Re-Proposing the ‘Object’

Workshop by Daniel Norell, 2018 

Collaborated by - Palak Arora, Sudhir Ambasana, Amr Ali, Rami Al-Rashidani.



Workshop Title - Objects, Group & Coupling

The workshop takes its cues from contemporary discourse on repurposing ’the real’ as well as from historical examples of repurposing in art and architecture, such as the found object, adhocism, and spolia. It was structured in three steps. First was to select and curate a set of objects according to certain criteria. These objects form the stock / raw material for the design work. Second, the objects were to be grouped into architectural massing following typical as well as atypical means of assembly, such as post-lintel, stacking, and puzzle. The groups will be digitized using scanning with photogrammetry. Third, the couplings of objects in the groups were studied in digital models and drawings, both with regards to adjacencies of objects of sometimes wildly different kinds, and with regards to the actual means of connection



The grouping was themed as a collection of objects to emphasize an ongoing narrative within them. The objects found in the household domain function individually like a single independent entity when it comes to seeing these object as an independent tool. When grouped together they function like a ‘Rube Goldberg Machine’ functioning like a collective process.



By playing with studio lighting, painting and postproduction of meshes on digital mediums and image maps during the process of photogrammetry, we explored the properties of the original objects are altered as they shift between physical to digital medium. The mesh on the left after post processing is reduced to a 2D graphic image.

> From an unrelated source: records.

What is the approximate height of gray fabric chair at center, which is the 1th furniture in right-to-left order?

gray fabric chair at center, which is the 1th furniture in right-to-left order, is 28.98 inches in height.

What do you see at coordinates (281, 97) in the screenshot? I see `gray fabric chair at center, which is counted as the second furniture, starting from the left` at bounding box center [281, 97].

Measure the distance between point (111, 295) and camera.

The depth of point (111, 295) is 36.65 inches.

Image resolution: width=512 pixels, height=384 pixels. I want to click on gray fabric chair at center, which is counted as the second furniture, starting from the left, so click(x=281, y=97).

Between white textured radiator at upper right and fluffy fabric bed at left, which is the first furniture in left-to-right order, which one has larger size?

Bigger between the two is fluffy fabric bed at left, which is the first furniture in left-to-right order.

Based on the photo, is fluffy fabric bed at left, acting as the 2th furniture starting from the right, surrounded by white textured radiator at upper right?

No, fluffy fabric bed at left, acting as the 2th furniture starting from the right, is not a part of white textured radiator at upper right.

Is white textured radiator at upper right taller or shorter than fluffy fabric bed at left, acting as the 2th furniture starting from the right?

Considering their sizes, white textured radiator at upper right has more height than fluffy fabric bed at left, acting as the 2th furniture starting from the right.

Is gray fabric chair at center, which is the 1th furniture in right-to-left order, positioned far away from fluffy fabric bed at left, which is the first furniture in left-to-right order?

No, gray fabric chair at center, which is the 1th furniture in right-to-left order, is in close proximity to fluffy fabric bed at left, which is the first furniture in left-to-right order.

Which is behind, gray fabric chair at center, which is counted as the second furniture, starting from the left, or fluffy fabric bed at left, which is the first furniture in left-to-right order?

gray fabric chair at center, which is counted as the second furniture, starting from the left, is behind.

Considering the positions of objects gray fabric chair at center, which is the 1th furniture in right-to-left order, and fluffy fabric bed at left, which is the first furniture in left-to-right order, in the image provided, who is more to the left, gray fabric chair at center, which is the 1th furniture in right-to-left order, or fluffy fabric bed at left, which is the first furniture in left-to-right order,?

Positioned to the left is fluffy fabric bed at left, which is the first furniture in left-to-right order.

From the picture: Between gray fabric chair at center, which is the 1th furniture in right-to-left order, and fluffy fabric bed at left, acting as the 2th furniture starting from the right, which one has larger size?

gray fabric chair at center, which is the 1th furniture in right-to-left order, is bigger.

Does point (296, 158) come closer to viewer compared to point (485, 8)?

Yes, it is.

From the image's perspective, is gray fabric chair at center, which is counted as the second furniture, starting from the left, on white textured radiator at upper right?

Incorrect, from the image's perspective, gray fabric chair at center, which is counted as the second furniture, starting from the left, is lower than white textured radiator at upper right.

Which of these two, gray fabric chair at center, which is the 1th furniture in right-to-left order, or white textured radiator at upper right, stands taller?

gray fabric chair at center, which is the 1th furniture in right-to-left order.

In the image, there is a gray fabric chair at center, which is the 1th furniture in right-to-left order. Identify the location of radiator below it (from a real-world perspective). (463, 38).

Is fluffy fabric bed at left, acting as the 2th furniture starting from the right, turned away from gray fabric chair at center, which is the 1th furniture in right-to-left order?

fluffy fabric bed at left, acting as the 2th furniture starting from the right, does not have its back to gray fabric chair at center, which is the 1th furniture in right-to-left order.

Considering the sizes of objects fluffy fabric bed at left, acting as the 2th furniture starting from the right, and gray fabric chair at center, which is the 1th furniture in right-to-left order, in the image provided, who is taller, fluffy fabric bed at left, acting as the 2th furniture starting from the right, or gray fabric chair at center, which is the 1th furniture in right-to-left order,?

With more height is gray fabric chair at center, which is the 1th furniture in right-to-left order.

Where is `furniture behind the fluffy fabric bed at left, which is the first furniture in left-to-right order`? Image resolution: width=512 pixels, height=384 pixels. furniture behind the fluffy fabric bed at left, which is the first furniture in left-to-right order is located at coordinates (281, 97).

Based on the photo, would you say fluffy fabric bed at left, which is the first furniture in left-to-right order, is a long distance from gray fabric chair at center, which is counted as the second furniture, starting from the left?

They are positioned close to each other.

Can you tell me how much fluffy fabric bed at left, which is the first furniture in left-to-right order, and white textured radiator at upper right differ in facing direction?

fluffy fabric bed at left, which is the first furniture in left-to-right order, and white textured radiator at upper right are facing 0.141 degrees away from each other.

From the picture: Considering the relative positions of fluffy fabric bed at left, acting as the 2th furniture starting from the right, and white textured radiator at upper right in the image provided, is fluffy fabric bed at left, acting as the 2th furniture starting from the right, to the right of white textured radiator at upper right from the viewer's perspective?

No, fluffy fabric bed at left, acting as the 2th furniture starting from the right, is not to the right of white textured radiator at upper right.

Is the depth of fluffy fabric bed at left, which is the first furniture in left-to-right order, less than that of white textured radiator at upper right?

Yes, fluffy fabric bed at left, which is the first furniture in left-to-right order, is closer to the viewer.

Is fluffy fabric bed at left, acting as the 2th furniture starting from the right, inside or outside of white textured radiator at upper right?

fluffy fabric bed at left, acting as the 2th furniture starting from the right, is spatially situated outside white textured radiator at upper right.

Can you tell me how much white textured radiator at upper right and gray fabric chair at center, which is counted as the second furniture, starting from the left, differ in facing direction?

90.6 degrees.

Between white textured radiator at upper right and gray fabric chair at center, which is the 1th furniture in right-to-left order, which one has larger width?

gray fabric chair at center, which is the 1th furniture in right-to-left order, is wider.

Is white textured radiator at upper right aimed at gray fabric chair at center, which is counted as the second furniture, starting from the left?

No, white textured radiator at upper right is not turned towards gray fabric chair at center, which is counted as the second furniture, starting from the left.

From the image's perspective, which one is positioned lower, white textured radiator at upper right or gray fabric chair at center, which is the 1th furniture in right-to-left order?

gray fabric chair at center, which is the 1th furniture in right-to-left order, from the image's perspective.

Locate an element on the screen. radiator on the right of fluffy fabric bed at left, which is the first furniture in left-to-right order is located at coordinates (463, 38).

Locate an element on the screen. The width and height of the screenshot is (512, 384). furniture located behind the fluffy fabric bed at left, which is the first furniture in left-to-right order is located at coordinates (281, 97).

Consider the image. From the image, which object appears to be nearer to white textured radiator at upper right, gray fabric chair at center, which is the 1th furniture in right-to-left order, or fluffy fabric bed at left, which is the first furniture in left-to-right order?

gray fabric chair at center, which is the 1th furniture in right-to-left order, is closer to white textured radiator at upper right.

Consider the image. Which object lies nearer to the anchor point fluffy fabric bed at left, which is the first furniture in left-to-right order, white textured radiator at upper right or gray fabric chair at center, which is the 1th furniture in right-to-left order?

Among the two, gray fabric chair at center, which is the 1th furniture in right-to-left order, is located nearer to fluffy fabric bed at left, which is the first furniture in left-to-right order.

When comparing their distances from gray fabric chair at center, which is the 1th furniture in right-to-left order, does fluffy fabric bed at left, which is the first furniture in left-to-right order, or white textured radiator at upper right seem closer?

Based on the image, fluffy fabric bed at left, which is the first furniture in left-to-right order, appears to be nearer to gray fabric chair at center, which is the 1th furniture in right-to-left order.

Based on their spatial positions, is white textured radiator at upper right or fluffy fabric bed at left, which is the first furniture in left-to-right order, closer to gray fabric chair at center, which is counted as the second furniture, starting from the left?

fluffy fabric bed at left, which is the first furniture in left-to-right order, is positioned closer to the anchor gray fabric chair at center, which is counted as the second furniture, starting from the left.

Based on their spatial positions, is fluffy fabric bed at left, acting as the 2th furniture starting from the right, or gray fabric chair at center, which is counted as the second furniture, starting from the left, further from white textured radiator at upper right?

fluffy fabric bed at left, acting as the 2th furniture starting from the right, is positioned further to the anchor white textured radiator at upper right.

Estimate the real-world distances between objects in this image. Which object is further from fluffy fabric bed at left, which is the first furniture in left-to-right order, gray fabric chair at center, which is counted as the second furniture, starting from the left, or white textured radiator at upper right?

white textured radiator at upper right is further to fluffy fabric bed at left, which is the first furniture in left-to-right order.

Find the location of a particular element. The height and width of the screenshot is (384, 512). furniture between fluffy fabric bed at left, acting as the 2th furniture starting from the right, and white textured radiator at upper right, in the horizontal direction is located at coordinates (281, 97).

In terms of representation, the workshop investigates how photogrammetry may be used to capture geometry, color and texture of existing, unique objects for the purposes of using them as a basis to create new designs. Architectural drawings typically delineate surfaces and masses through abstract line work. The work produced in the workshop expanded that register by channeling properties such as color, texture and materiality into drawings.

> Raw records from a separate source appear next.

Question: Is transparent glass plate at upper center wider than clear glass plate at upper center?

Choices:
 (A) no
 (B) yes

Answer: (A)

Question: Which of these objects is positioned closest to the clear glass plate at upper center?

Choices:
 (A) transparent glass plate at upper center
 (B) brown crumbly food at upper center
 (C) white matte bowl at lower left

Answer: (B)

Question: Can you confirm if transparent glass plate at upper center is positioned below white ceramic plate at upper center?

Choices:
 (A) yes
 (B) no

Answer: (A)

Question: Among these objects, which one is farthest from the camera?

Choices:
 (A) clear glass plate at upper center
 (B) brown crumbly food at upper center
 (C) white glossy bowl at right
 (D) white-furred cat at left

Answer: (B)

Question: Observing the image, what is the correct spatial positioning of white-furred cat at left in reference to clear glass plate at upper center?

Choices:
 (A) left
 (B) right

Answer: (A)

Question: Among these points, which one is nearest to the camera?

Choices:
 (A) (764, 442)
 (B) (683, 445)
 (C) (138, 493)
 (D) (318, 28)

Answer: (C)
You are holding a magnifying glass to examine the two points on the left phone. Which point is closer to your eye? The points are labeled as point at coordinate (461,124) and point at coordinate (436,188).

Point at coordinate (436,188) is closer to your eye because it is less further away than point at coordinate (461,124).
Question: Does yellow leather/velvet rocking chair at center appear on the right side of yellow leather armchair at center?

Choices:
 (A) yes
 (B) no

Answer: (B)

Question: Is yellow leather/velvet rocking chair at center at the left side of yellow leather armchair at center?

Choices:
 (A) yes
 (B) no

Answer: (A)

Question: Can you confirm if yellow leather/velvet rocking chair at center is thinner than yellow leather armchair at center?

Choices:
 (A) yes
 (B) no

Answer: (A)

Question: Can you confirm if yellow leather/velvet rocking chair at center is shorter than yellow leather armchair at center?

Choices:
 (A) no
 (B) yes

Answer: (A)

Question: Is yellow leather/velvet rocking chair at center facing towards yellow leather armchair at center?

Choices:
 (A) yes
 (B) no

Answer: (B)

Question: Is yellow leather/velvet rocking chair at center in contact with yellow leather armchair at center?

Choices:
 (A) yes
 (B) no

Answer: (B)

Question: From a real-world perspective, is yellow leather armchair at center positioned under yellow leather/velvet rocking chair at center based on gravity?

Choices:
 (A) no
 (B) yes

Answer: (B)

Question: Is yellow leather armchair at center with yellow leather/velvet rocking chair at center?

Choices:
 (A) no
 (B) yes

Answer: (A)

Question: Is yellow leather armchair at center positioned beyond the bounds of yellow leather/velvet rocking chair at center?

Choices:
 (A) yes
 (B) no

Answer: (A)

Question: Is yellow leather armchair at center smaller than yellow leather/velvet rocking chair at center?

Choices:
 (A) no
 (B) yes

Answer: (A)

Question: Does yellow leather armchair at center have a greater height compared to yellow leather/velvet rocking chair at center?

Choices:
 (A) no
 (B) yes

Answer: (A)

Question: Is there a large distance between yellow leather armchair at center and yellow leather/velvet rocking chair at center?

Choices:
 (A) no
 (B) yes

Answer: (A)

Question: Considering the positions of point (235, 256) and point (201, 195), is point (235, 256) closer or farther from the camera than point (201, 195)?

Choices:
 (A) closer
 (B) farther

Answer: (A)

This is the second ‘Kandinsky’ like experiment we did to achieve a 2D graphic space. The representation technique further explores the flatness, contour and 2D vectors achieved after reducing the 3D mesh through the digital mediums. The purple vector which differentiates the garphic spaces into inside and outside bounds the interiority which is certainly the flat contour space achieved by reducing the mesh. By elimination the ground plane, the idea of foreground and background is also defamiliarized. The varying thickness of the purple vector suggests the inclusion of multiple objects in the interior space. In case of multiple objects, the thickness is more and vice-a-versa.